Bravo

I met Bravo in 2006 at the Roundabout in Nairobi, the local name for the outdoor bus station. We were shooting Rescuing Emmanuel, our documentary about a 13-year-old Kenyan street boy and our naive but well-intended efforts to save him. Bravo offered his unconditional help with the filming and we began to shadow him.

He was surrounded by street children and knew each by name. He would stop and cradle infants, talk to their mothers and direct them to Maisha House, a local safe haven where they wouldn’t be harassed by the police.

I don’t know a great deal about Bravo’s biography. I do know he had a brother who died on the streets and that changed the arc of his life. In his words, ” It sent me to the streets.”

There, on a daily basis, he offers comfort and kindness where food, shelter and medical care are acutely needed.

There are many estimates of the number of street children around the world and they are probably all unreliable. The number used most often is about 100 million. This would be roughly two and a half times the population of South Africa. But let’s imagine the number is half of the estimate – that would still be fifty million children, an extraordinary number of children living and dying on the streets.

Through his manner, Bravo reminded us constantly to remember that these outcasts are children, after all, in spite of the fact that they smell bad, could care less about what you think of them, will steal your personal belongings and have become accustomed to doing exactly what they want to do whenever they want to do it.

Many of these children have left abusive households, have been exploited sexually or are orphaned by the AIDS crisis. Young women leave home for false promises of work or marriage and are essentially trafficked within the country to the city where they become part of a growing population on the streets. Girls also leave rural homes to escape early marriage or the constant demands of domestic labor within their families. Once in the city, without family, friends or education they are on their own, and must sell themselves to survive.

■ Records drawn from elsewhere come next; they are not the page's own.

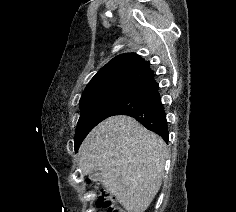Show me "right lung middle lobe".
Wrapping results in <instances>:
<instances>
[{
	"mask_svg": "<svg viewBox=\"0 0 236 212\" xmlns=\"http://www.w3.org/2000/svg\"><path fill=\"white\" fill-rule=\"evenodd\" d=\"M130 91H113L80 100V118L75 134L76 151L87 134L102 120L110 117Z\"/></svg>",
	"mask_w": 236,
	"mask_h": 212,
	"instance_id": "dd1d6c3e",
	"label": "right lung middle lobe"
}]
</instances>
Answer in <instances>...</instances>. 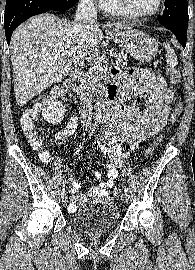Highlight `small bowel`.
<instances>
[{
  "label": "small bowel",
  "mask_w": 195,
  "mask_h": 270,
  "mask_svg": "<svg viewBox=\"0 0 195 270\" xmlns=\"http://www.w3.org/2000/svg\"><path fill=\"white\" fill-rule=\"evenodd\" d=\"M113 82L120 83L117 102L109 109L106 116V133L103 142L94 146V150L109 157L107 165V179L93 186L88 193L77 194L80 183L71 180V202L68 204L70 212L76 211L78 205L87 203L109 202L110 190L115 186L127 155L122 151L121 144L126 143L130 150H134L149 137L155 135L164 126L169 114L172 92L168 89L164 78L147 70L130 69L125 74L114 72ZM146 94L149 108L142 112L134 105H126L124 101L130 94ZM77 117L72 116L69 124L63 130L56 132L57 139L74 135ZM97 179L101 173L95 172Z\"/></svg>",
  "instance_id": "obj_1"
}]
</instances>
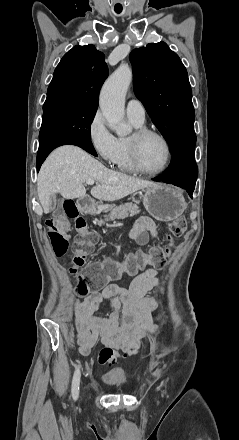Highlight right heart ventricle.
<instances>
[{
	"mask_svg": "<svg viewBox=\"0 0 239 440\" xmlns=\"http://www.w3.org/2000/svg\"><path fill=\"white\" fill-rule=\"evenodd\" d=\"M135 125L140 126L141 124H135ZM119 141H120V153L115 162V165L121 171L133 173L136 170L133 168L131 163L129 147H128V138H120Z\"/></svg>",
	"mask_w": 239,
	"mask_h": 440,
	"instance_id": "1",
	"label": "right heart ventricle"
}]
</instances>
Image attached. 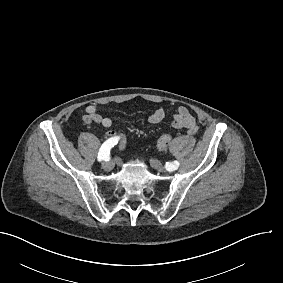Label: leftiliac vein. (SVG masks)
Segmentation results:
<instances>
[{
	"label": "left iliac vein",
	"mask_w": 283,
	"mask_h": 283,
	"mask_svg": "<svg viewBox=\"0 0 283 283\" xmlns=\"http://www.w3.org/2000/svg\"><path fill=\"white\" fill-rule=\"evenodd\" d=\"M150 162H151V164L153 165V167L155 168V169H157L158 171H161L162 170V165H161V163L157 160V159H153V158H151L150 159ZM169 171H173L174 170V168H167Z\"/></svg>",
	"instance_id": "1"
}]
</instances>
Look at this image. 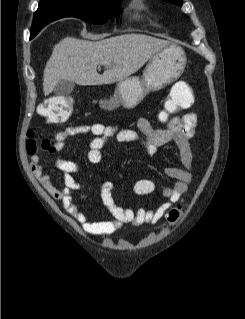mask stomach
Listing matches in <instances>:
<instances>
[{
	"label": "stomach",
	"mask_w": 245,
	"mask_h": 319,
	"mask_svg": "<svg viewBox=\"0 0 245 319\" xmlns=\"http://www.w3.org/2000/svg\"><path fill=\"white\" fill-rule=\"evenodd\" d=\"M186 63V54L180 46L164 47L150 58L141 77L132 76L119 81L114 96L109 100H99V107L106 111L119 106L126 109L136 107L148 93L159 91L178 79Z\"/></svg>",
	"instance_id": "stomach-1"
}]
</instances>
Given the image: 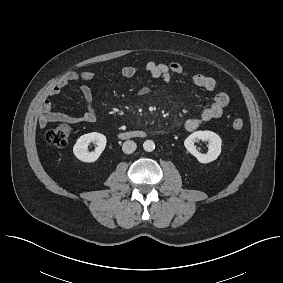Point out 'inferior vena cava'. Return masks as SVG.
<instances>
[{"label": "inferior vena cava", "mask_w": 283, "mask_h": 283, "mask_svg": "<svg viewBox=\"0 0 283 283\" xmlns=\"http://www.w3.org/2000/svg\"><path fill=\"white\" fill-rule=\"evenodd\" d=\"M136 143L132 140H127L122 145V150L126 154H131L136 150Z\"/></svg>", "instance_id": "inferior-vena-cava-1"}]
</instances>
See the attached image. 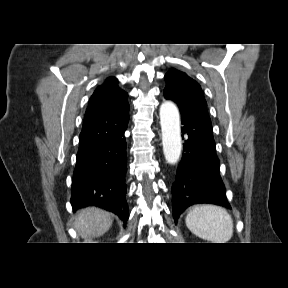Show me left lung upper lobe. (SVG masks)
I'll return each instance as SVG.
<instances>
[{
	"instance_id": "left-lung-upper-lobe-1",
	"label": "left lung upper lobe",
	"mask_w": 288,
	"mask_h": 288,
	"mask_svg": "<svg viewBox=\"0 0 288 288\" xmlns=\"http://www.w3.org/2000/svg\"><path fill=\"white\" fill-rule=\"evenodd\" d=\"M165 79L166 87L163 91L165 98L175 101L180 110H201L208 115L203 91L195 80L176 69L169 70Z\"/></svg>"
}]
</instances>
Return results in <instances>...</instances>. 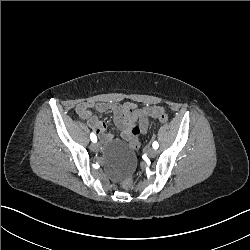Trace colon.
Masks as SVG:
<instances>
[{"instance_id": "obj_1", "label": "colon", "mask_w": 250, "mask_h": 250, "mask_svg": "<svg viewBox=\"0 0 250 250\" xmlns=\"http://www.w3.org/2000/svg\"><path fill=\"white\" fill-rule=\"evenodd\" d=\"M149 113L152 114V115H157L158 116V119L160 122L162 123H167L168 122V114L167 112L160 108V107H157V106H152L149 108ZM141 141L139 140V137H138V134L135 133L134 134V137H133V141L131 142V147L134 149V150H139L141 148ZM135 180V175L134 174H129L127 178H125L122 182L119 183V188L120 189H123L127 192L129 191H134L138 188V183L134 181Z\"/></svg>"}]
</instances>
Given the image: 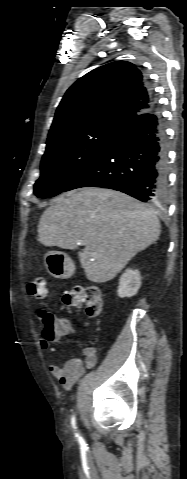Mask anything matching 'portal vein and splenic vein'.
Instances as JSON below:
<instances>
[{"mask_svg":"<svg viewBox=\"0 0 187 479\" xmlns=\"http://www.w3.org/2000/svg\"><path fill=\"white\" fill-rule=\"evenodd\" d=\"M78 244H79V245H81V244H82V242L80 241V242H78Z\"/></svg>","mask_w":187,"mask_h":479,"instance_id":"portal-vein-and-splenic-vein-1","label":"portal vein and splenic vein"}]
</instances>
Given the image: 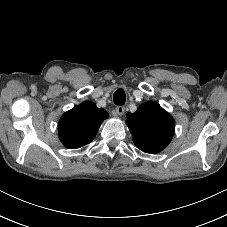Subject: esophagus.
<instances>
[{
  "instance_id": "1",
  "label": "esophagus",
  "mask_w": 227,
  "mask_h": 227,
  "mask_svg": "<svg viewBox=\"0 0 227 227\" xmlns=\"http://www.w3.org/2000/svg\"><path fill=\"white\" fill-rule=\"evenodd\" d=\"M115 111H116L117 115L122 116L125 112V107L124 106H117L115 108Z\"/></svg>"
}]
</instances>
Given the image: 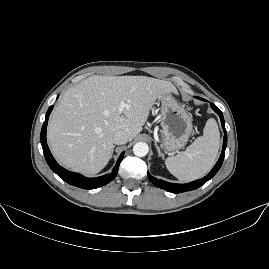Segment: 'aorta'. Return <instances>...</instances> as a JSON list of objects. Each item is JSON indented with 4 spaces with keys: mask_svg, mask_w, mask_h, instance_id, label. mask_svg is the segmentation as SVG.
I'll list each match as a JSON object with an SVG mask.
<instances>
[{
    "mask_svg": "<svg viewBox=\"0 0 269 269\" xmlns=\"http://www.w3.org/2000/svg\"><path fill=\"white\" fill-rule=\"evenodd\" d=\"M149 147L147 143L137 142L133 147V153L138 157H144L147 155Z\"/></svg>",
    "mask_w": 269,
    "mask_h": 269,
    "instance_id": "obj_1",
    "label": "aorta"
}]
</instances>
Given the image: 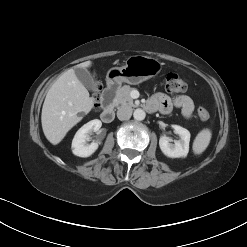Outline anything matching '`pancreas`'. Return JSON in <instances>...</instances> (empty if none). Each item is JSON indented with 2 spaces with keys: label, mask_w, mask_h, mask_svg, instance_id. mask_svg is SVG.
Segmentation results:
<instances>
[{
  "label": "pancreas",
  "mask_w": 247,
  "mask_h": 247,
  "mask_svg": "<svg viewBox=\"0 0 247 247\" xmlns=\"http://www.w3.org/2000/svg\"><path fill=\"white\" fill-rule=\"evenodd\" d=\"M133 88H131L128 85H124L121 88H119L116 92V96L114 99V104L116 106L118 105H127L130 107H134L135 104L133 103V99L130 96L131 91Z\"/></svg>",
  "instance_id": "pancreas-1"
}]
</instances>
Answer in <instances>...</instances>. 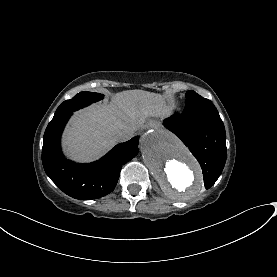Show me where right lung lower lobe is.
<instances>
[{"instance_id": "98d812e1", "label": "right lung lower lobe", "mask_w": 277, "mask_h": 277, "mask_svg": "<svg viewBox=\"0 0 277 277\" xmlns=\"http://www.w3.org/2000/svg\"><path fill=\"white\" fill-rule=\"evenodd\" d=\"M71 113L52 120L45 131L42 163L46 174L67 195L81 200L103 197L112 192L122 166L138 153V136L118 144L100 160L77 164L67 160L60 148V138Z\"/></svg>"}]
</instances>
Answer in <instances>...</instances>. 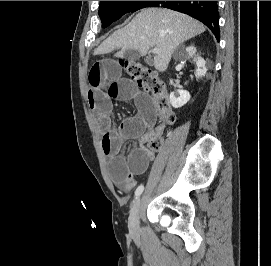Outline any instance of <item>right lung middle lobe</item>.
<instances>
[{"label": "right lung middle lobe", "instance_id": "obj_1", "mask_svg": "<svg viewBox=\"0 0 271 266\" xmlns=\"http://www.w3.org/2000/svg\"><path fill=\"white\" fill-rule=\"evenodd\" d=\"M154 1H100L99 16L102 27L109 26L124 14L149 7Z\"/></svg>", "mask_w": 271, "mask_h": 266}]
</instances>
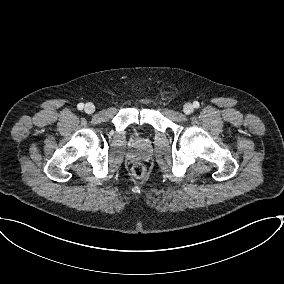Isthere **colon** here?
<instances>
[{"instance_id":"colon-1","label":"colon","mask_w":284,"mask_h":284,"mask_svg":"<svg viewBox=\"0 0 284 284\" xmlns=\"http://www.w3.org/2000/svg\"><path fill=\"white\" fill-rule=\"evenodd\" d=\"M132 173L137 178H144L146 176L147 169L142 163H136L132 167Z\"/></svg>"}]
</instances>
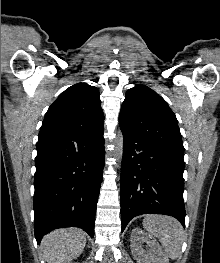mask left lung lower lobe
<instances>
[{"label": "left lung lower lobe", "instance_id": "obj_1", "mask_svg": "<svg viewBox=\"0 0 220 263\" xmlns=\"http://www.w3.org/2000/svg\"><path fill=\"white\" fill-rule=\"evenodd\" d=\"M122 130L121 222L141 214H165L185 227L183 156Z\"/></svg>", "mask_w": 220, "mask_h": 263}]
</instances>
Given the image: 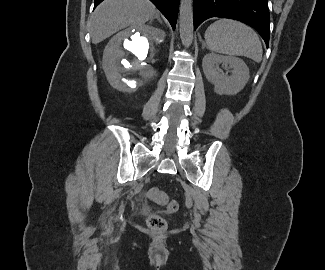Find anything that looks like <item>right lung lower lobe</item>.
<instances>
[{
  "instance_id": "98d812e1",
  "label": "right lung lower lobe",
  "mask_w": 325,
  "mask_h": 270,
  "mask_svg": "<svg viewBox=\"0 0 325 270\" xmlns=\"http://www.w3.org/2000/svg\"><path fill=\"white\" fill-rule=\"evenodd\" d=\"M103 0H95V7L101 3ZM168 19L173 29H175L178 9H179V0H150Z\"/></svg>"
}]
</instances>
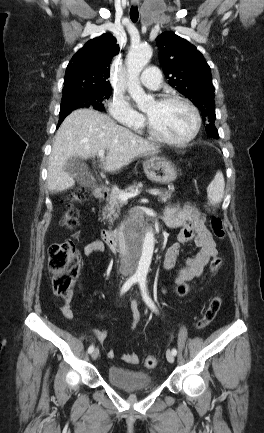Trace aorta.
I'll list each match as a JSON object with an SVG mask.
<instances>
[{
	"mask_svg": "<svg viewBox=\"0 0 264 433\" xmlns=\"http://www.w3.org/2000/svg\"><path fill=\"white\" fill-rule=\"evenodd\" d=\"M151 57V47L149 45H139L131 48L126 58L128 73L127 89L131 98L136 102L139 108H144L153 101L151 96L146 95L138 81L140 72ZM154 245V234L151 230H148L138 252V263L135 271L137 278H146L153 256Z\"/></svg>",
	"mask_w": 264,
	"mask_h": 433,
	"instance_id": "1",
	"label": "aorta"
}]
</instances>
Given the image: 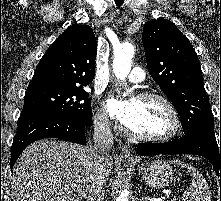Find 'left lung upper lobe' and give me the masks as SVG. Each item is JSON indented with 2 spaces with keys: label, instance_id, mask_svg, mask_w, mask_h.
<instances>
[{
  "label": "left lung upper lobe",
  "instance_id": "obj_1",
  "mask_svg": "<svg viewBox=\"0 0 221 201\" xmlns=\"http://www.w3.org/2000/svg\"><path fill=\"white\" fill-rule=\"evenodd\" d=\"M142 42L148 71L181 116L184 133L199 129L215 137L200 63L188 38L159 18L145 24Z\"/></svg>",
  "mask_w": 221,
  "mask_h": 201
}]
</instances>
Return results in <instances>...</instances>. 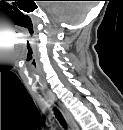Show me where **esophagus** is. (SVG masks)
<instances>
[{"instance_id":"34e87169","label":"esophagus","mask_w":123,"mask_h":130,"mask_svg":"<svg viewBox=\"0 0 123 130\" xmlns=\"http://www.w3.org/2000/svg\"><path fill=\"white\" fill-rule=\"evenodd\" d=\"M58 104L66 118V120L68 121L71 130H79L78 124L76 123V121L74 120L72 114L70 113V111L66 108V106L61 103L60 101H58Z\"/></svg>"}]
</instances>
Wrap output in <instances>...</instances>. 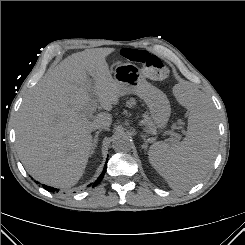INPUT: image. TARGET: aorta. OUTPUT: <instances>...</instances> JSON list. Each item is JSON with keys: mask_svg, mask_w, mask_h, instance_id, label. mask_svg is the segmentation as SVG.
Returning a JSON list of instances; mask_svg holds the SVG:
<instances>
[{"mask_svg": "<svg viewBox=\"0 0 245 245\" xmlns=\"http://www.w3.org/2000/svg\"><path fill=\"white\" fill-rule=\"evenodd\" d=\"M112 147L118 152H128L131 150V142L127 136H116L112 142Z\"/></svg>", "mask_w": 245, "mask_h": 245, "instance_id": "aorta-1", "label": "aorta"}]
</instances>
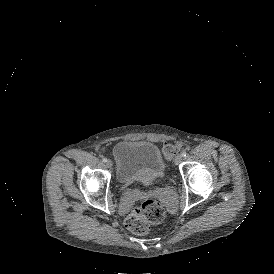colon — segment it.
I'll use <instances>...</instances> for the list:
<instances>
[{
	"instance_id": "obj_1",
	"label": "colon",
	"mask_w": 274,
	"mask_h": 274,
	"mask_svg": "<svg viewBox=\"0 0 274 274\" xmlns=\"http://www.w3.org/2000/svg\"><path fill=\"white\" fill-rule=\"evenodd\" d=\"M177 147L180 150H187L190 147V140L187 137H180L177 140ZM173 142H165L162 145V152L168 158H175L178 155V148ZM166 210L163 205L152 199H144L139 206L125 219V227L135 235H144L151 225L159 224L166 218Z\"/></svg>"
}]
</instances>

Often a parent will remarry and there will be no place in the home for the children from the first relationship. In circumstances like these, the children often prefer taking their chances on the streets.

Long before we ever showed up in Nairobi to film, Bravo had been registering street children for identification cards. Without a government ID, a street boy or girl doesn’t exist, can’t enroll in school and has a good chance of disappearing in a crowded Kenyan jail when they are inevitably picked up as part of a routine police roundup.

Bravo is a producer at heart, producing sports events of various kinds for street children in and around the city. Road races on donated bicycles and track and field events are a specialty of his. For a slideshow of one of these road races, click here. Often these events are connected to his efforts as a Scoutmaster. Only Bravo can look out over the grimy faces of street boys who can barely stand up from the glue they’re sniffing to push away hunger and cold and see in his mind’s eye a troop of Scouts in crisp clean uniforms and a crop of untested athletes. But over and over, I get pictures of that miracle occurring in one slum or another all over Kenya, courtesy of Bravo, a man of great faith, a role model for the children whose lives he values enough to save, one life at a time.